> [What to work on]: Only the lines in the entries below from the line with "Толокары и каталки" to the line with "ūgliais. Taip pat", both included, belong in the answer, transcribed exactly and without pictures.

> [Records from a dataset]:

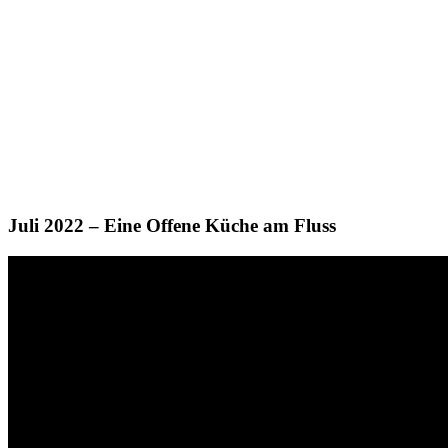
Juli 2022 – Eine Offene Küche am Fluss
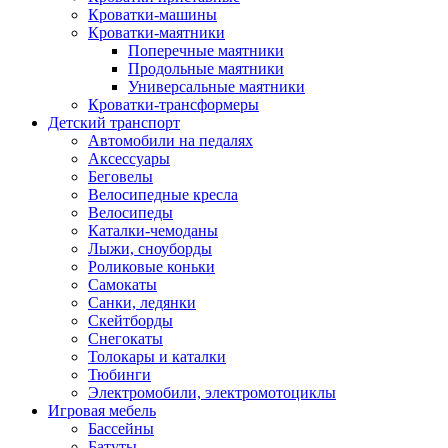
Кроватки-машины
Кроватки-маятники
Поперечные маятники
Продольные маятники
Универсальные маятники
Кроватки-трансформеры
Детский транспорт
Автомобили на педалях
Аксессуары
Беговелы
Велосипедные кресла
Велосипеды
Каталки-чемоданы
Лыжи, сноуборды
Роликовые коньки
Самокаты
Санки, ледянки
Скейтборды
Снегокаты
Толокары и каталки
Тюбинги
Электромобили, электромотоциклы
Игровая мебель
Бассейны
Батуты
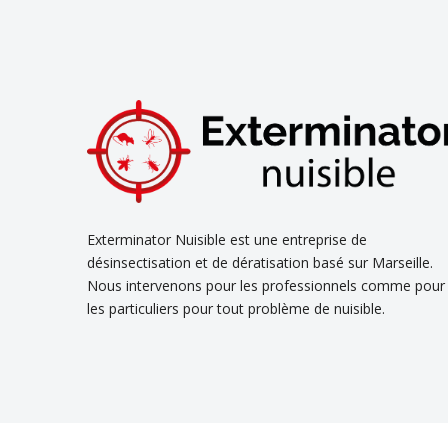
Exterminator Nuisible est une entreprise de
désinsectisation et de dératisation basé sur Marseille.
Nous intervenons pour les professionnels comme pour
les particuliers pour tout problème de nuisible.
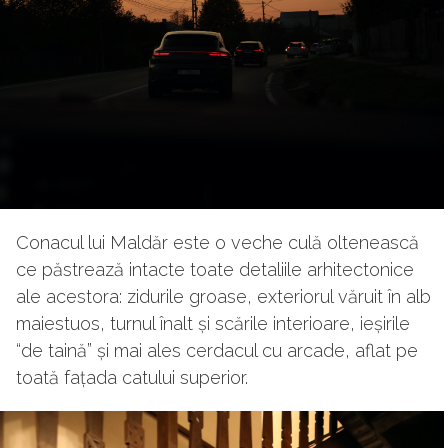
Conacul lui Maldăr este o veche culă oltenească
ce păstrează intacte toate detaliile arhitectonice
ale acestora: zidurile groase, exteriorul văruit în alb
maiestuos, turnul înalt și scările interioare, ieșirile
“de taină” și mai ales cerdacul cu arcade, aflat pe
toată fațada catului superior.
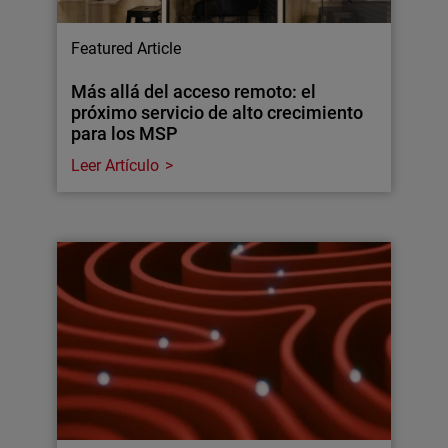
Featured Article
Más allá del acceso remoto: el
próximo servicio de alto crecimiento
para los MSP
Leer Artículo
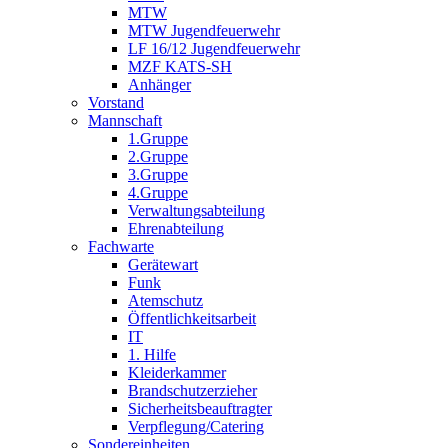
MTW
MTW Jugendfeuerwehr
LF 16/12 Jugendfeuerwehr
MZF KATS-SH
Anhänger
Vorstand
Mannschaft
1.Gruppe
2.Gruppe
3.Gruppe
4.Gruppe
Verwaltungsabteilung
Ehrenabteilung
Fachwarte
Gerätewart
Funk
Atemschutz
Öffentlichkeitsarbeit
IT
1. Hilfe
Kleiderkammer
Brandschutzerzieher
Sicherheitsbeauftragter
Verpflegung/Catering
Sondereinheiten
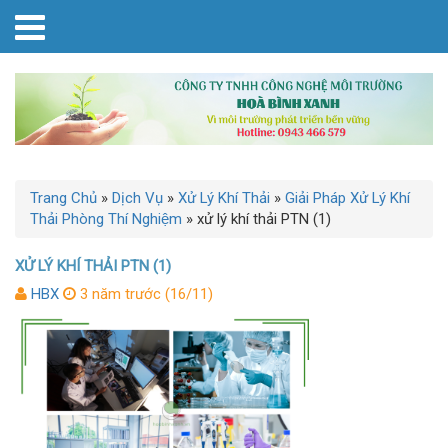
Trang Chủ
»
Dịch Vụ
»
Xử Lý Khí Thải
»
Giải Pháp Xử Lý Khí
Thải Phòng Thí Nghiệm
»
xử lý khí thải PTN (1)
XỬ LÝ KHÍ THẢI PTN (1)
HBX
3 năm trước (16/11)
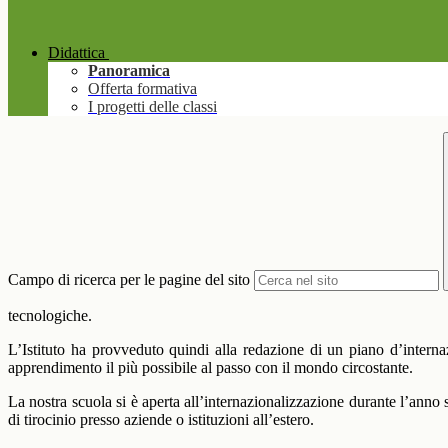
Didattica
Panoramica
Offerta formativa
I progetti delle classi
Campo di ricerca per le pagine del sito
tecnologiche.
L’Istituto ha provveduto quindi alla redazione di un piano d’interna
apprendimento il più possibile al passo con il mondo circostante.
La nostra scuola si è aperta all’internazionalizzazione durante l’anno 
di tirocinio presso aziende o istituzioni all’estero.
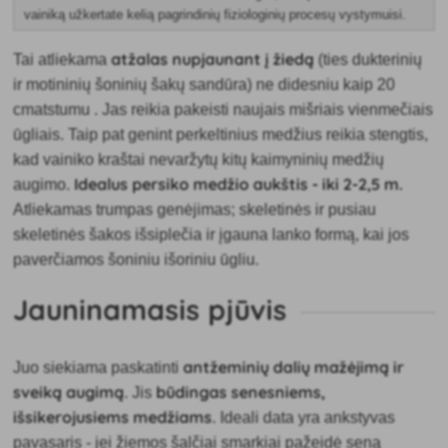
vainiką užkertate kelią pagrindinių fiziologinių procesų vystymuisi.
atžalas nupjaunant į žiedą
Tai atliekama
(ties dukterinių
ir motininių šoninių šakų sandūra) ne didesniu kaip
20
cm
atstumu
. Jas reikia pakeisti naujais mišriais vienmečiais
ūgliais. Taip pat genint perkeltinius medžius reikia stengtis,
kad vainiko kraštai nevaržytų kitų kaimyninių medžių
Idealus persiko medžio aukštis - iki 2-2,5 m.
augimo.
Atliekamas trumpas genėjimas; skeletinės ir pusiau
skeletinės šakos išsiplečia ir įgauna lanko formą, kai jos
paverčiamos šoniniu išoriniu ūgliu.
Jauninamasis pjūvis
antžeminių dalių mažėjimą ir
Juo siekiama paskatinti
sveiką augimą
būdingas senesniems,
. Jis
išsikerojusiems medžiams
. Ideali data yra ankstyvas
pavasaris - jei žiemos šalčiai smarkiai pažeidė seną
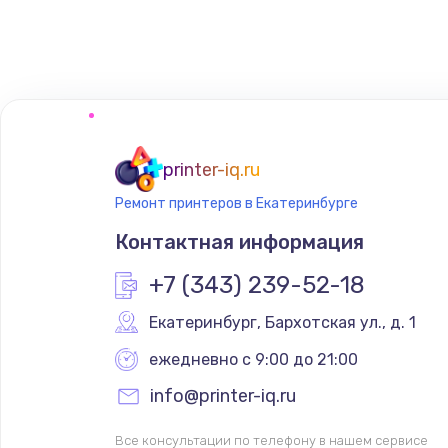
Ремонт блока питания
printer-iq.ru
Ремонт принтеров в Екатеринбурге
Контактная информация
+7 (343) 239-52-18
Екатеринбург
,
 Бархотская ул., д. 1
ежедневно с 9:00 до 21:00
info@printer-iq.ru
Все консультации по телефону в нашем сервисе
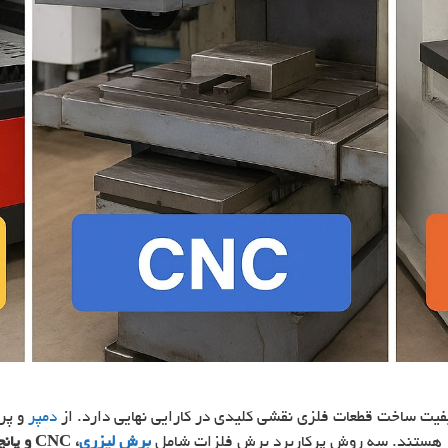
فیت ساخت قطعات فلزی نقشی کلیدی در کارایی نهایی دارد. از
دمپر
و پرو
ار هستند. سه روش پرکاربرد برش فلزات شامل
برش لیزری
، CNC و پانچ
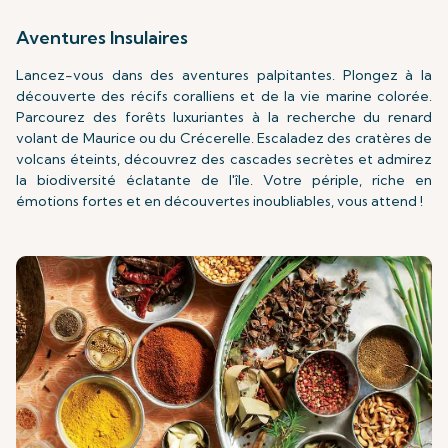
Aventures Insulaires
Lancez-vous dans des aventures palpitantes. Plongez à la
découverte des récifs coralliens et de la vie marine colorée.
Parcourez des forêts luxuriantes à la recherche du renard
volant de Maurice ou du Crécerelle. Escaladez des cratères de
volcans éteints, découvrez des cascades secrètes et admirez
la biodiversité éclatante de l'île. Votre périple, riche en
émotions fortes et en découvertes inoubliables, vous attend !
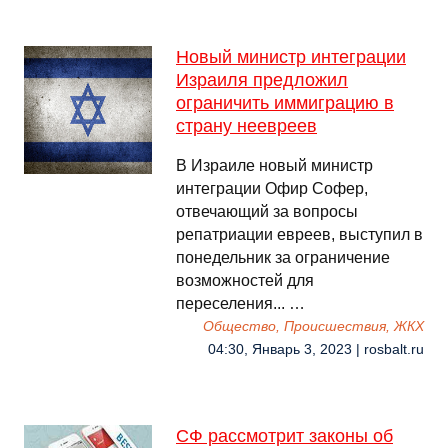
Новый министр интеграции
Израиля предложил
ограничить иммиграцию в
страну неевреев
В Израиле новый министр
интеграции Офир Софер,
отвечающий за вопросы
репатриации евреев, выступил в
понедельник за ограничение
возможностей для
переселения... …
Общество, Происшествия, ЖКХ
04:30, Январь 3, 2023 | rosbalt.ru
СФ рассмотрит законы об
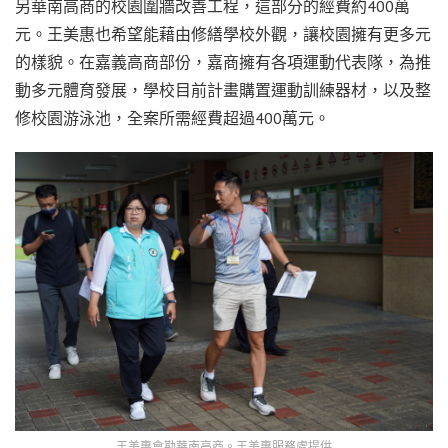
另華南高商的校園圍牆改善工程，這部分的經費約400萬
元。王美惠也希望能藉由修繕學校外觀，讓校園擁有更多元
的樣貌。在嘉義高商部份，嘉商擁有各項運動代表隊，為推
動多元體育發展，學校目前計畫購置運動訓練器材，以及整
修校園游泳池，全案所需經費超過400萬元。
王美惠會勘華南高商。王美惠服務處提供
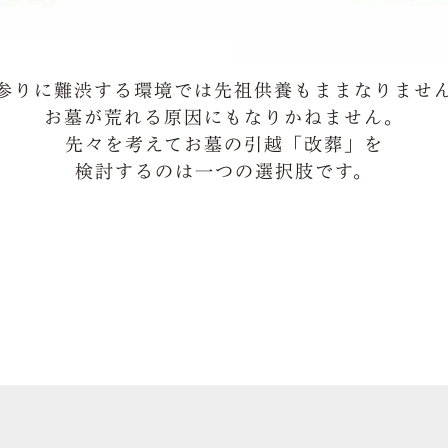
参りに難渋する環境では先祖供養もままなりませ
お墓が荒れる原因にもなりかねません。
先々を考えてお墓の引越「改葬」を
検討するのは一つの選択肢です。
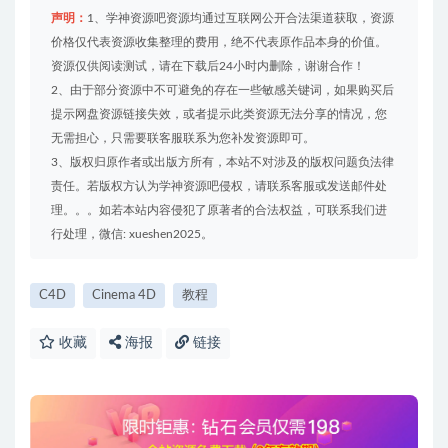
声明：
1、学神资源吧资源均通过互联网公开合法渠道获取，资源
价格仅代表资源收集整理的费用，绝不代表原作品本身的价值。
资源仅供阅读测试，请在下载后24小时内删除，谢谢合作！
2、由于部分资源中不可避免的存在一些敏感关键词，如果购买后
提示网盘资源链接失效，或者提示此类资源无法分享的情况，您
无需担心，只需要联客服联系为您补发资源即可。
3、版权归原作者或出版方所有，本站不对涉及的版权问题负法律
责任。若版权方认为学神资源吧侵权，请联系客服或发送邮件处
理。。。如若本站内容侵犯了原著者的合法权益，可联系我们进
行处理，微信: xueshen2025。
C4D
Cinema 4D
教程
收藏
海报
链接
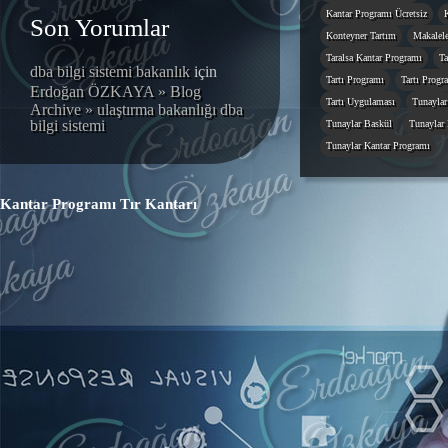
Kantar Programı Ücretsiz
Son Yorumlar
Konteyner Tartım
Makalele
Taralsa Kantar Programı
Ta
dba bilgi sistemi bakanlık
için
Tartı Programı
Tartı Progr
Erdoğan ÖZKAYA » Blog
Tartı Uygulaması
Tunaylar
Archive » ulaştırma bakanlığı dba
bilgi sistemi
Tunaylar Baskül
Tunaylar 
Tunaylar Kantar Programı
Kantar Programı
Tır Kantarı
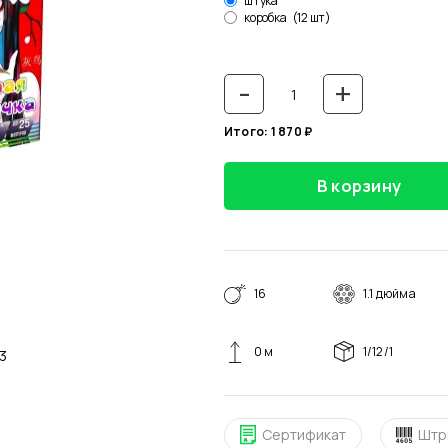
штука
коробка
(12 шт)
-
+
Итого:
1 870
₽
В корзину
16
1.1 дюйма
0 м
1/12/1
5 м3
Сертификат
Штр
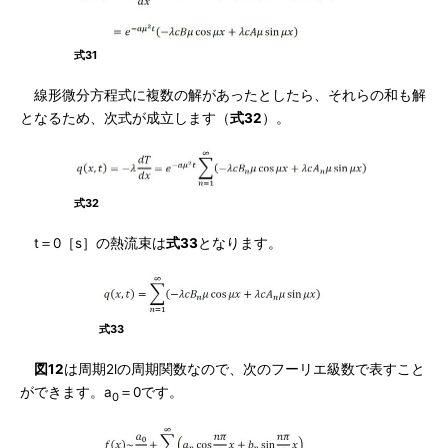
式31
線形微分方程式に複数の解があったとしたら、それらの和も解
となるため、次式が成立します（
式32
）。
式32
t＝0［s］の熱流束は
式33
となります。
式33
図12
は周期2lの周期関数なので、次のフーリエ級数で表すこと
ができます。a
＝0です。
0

> [Exercise solution]:
Толокары и каталки
Тюбинги
Электромобили, электромотоциклы
Игровая мебель
Бассейны
Батуты
Exterminator Nuisible est une entreprise de
désinsectisation et de dératisation basé sur Marseille.
Nous intervenons pour les professionnels comme pour
les particuliers pour tout problème de nuisible.
Conacul lui Maldăr este o veche culă oltenească
ce păstrează intacte toate detaliile arhitectonice
ale acestora: zidurile groase, exteriorul văruit în alb
maiestuos, turnul înalt și scările interioare, ieșirile
“de taină” și mai ales cerdacul cu arcade, aflat pe
toată fațada catului superior.
Featured Article
Más allá del acceso remoto: el
próximo servicio de alto crecimiento
para los MSP
Leer Artículo
MTW
MTW Jugendfeuerwehr
LF 16/12 Jugendfeuerwehr
MZF KATS-SH
Anhänger
Vorstand
Mannschaft
1.Gruppe
2.Gruppe
3.Gruppe
4.Gruppe
Verwaltungsabteilung
Ehrenabteilung
Fachwarte
Gerätewart
Funk
Atemschutz
Öffentlichkeitsarbeit
IT
1. Hilfe
Kleiderkammer
Brandschutzerzieher
Sicherheitsbeauftragter
Verpflegung/Catering
Sondereinheiten
Trang Chủ
»
Dịch Vụ
»
Xử Lý Khí Thải
»
Giải Pháp Xử Lý Khí
Thải Phòng Thí Nghiệm
»
xử lý khí thải PTN (1)
XỬ LÝ KHÍ THẢI PTN (1)
HBX
3 năm trước (16/11)
Didattica
Panoramica
Offerta formativa
I progetti delle classi
Campo di ricerca per le pagine del sito
tecnologiche.
L’Istituto ha provveduto quindi alla redazione di un piano d’interna
apprendimento il più possibile al passo con il mondo circostante.
La nostra scuola si è aperta all’internazionalizzazione durante l’anno 
di tirocinio presso aziende o istituzioni all’estero.
vainiką užkertate kelią pagrindinių fiziologinių procesų vystymuisi.
atžalas nupjaunant į žiedą
Tai atliekama
(ties dukterinių
ir motininių šoninių šakų sandūra) ne didesniu kaip
20
cm
atstumu
. Jas reikia pakeisti naujais mišriais vienmečiais
ūgliais. Taip pat genint perkeltinius medžius reikia stengtis,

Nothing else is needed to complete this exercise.